In finite dimensional Euclidean space, linear functions are continuous. You can put a different norm on a Euclidean space than the one it naturally comes with, but all norms give rise to the same topology and hence the same continuous functions. (This is useful in numerical analysis where you’d like to look at a variety of norms. The norms give different analytical results, but they’re all topologically equivalent.)

In an infinite dimensional normed space, linear functions are not necessarily continuous. If the dimension of a space is only a trillion, all linear functions are continuous, but when you jump from high dimension to infinite dimension, you can have discontinuous linear functions. But if you look at this more carefully, there isn’t a really sudden change.

If a linear function is discontinuous, its finite dimensional approximations are continuous, but the **degree** of continuity is degrading as dimension increases.

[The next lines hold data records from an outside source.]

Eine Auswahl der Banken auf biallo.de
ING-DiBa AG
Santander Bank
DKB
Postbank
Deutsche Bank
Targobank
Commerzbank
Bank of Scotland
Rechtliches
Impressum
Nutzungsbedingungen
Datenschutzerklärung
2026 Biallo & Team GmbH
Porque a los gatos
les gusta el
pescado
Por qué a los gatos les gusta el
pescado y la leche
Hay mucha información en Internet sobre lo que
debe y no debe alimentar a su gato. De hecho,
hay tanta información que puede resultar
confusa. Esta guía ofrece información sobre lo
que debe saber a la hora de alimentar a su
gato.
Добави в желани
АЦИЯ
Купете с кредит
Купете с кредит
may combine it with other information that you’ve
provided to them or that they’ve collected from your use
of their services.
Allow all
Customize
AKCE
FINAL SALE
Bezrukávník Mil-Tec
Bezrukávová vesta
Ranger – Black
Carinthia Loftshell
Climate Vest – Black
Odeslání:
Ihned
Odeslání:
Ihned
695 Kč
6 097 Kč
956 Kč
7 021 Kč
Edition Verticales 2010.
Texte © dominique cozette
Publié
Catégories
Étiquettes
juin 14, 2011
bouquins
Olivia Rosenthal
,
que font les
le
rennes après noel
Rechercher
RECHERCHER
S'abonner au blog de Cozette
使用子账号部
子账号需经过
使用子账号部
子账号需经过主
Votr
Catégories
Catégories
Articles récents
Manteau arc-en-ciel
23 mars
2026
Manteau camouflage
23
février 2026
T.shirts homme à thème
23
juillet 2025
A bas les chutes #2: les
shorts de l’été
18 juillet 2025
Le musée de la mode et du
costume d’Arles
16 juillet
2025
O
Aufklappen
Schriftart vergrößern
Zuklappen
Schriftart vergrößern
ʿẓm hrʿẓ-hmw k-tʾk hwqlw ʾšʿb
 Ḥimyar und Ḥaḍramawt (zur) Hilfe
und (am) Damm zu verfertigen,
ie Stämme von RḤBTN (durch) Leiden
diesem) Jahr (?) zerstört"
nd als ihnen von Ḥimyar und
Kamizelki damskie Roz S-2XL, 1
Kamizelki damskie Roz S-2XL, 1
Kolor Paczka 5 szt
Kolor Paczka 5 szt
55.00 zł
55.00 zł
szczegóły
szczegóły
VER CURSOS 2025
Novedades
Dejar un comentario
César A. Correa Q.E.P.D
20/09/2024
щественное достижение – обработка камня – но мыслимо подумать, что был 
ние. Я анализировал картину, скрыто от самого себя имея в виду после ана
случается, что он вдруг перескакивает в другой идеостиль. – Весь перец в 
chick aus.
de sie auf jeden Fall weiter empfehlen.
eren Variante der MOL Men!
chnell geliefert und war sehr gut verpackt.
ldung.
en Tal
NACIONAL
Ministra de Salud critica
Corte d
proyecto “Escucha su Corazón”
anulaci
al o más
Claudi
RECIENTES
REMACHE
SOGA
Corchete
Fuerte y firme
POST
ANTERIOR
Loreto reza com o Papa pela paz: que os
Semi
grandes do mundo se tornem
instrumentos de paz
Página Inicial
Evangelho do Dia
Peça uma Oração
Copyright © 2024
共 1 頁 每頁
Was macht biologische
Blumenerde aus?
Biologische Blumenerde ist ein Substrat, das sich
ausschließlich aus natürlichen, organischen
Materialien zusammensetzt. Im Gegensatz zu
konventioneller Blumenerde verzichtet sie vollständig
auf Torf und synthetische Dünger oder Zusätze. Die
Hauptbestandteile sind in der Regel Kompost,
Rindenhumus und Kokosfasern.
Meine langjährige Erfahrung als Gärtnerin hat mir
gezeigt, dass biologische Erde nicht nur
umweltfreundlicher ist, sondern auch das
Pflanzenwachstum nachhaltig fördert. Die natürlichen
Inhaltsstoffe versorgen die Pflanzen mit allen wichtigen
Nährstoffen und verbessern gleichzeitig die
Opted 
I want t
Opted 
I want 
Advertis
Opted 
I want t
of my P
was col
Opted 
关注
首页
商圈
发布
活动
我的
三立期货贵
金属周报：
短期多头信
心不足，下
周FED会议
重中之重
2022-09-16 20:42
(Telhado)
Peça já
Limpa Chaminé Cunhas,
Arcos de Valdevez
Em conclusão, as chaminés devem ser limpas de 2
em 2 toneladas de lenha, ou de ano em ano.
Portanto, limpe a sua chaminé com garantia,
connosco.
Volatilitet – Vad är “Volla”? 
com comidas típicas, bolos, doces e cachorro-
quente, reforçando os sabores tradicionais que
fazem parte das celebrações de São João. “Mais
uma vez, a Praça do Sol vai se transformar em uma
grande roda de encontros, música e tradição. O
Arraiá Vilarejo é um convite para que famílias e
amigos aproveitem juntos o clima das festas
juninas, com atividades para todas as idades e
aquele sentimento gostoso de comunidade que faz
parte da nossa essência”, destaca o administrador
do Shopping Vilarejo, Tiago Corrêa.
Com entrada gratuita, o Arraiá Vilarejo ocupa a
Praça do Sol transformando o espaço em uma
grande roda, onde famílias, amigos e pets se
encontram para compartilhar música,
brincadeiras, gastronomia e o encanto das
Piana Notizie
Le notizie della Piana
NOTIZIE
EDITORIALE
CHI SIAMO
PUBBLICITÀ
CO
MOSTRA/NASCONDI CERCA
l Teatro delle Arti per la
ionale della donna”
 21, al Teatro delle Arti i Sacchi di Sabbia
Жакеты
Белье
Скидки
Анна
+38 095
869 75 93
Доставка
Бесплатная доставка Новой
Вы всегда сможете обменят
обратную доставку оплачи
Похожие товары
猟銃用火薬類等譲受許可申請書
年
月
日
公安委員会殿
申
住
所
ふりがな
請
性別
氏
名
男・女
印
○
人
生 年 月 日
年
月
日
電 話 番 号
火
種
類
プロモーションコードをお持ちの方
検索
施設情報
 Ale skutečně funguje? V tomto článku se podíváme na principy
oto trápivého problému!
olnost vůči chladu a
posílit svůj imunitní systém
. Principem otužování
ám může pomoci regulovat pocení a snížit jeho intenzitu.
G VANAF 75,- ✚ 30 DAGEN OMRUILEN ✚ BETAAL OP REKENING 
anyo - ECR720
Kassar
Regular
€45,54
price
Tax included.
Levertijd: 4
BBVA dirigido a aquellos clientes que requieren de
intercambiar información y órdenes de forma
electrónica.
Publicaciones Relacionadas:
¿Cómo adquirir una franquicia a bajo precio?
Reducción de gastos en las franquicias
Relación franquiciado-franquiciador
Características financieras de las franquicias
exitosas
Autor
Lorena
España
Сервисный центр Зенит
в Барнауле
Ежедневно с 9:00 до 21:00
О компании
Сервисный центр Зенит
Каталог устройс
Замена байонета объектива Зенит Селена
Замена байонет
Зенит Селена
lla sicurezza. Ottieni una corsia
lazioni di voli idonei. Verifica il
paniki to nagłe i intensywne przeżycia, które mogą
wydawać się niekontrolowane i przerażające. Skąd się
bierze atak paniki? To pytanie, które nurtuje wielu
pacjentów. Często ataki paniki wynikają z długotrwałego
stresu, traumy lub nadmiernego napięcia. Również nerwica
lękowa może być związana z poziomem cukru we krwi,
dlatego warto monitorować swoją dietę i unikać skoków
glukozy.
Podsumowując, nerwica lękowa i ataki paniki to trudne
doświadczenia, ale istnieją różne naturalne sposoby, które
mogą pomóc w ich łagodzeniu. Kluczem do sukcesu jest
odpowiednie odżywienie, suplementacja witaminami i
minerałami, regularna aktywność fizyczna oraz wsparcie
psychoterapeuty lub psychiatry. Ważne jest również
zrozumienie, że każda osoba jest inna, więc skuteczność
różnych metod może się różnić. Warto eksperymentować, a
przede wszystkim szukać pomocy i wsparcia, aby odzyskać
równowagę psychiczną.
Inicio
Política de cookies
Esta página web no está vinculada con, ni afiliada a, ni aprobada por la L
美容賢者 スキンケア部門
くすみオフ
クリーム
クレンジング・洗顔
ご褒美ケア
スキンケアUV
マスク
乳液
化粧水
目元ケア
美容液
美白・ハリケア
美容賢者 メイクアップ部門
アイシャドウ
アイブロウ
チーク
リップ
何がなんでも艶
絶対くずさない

For example, suppose a linear function stretches the *n*th basis vector by a factor of *n*. The bigger *n* gets, the more the function stretches in the *n*th dimension. As long as *n* is bounded, this is continuous, but in a sense it is less continuous as *n* increases. The fact that the infinite dimensional version is discontinuous tells you that the finite dimensional versions, while technically continuous, scale poorly with dimension. (See practical continuity for more discussion along these lines.)

A Banach space is a *complete* normed linear space. Finite dimensional normed spaces are always complete (i.e. every sequence in the space converges to a point in the space) but this might not happen in infinite dimensions.

In basic linear algebra, the dual of a vector space *V* is the space of linear functionals on *V*, i.e. the set of linear maps from *V* to the reals. This space is denoted *V*^{*}. If *V* has dimension *n*, *V*^{*} has dimension *n*, and all *n*-dimensional spaces are isomorphic, so the distinction between a space and its dual seems pedantic. But in general a Banach space and its dual are not isomorphic and so its easier to tell them apart.

The second dual of a vector space, *V*^{**} is the dual of the dual space. In finite dimensional spaces, *V*^{**} is naturally isomorphic to *V*. In Banach spaces, *V* is isomorphic to a *subset* of *V*^{**}. And even when *V* is isomorphic to *V*^{**}, it might not be *naturally* isomorphic to *V*^{**}. (Here “natural” means natural in the category theory sense of natural transformations.)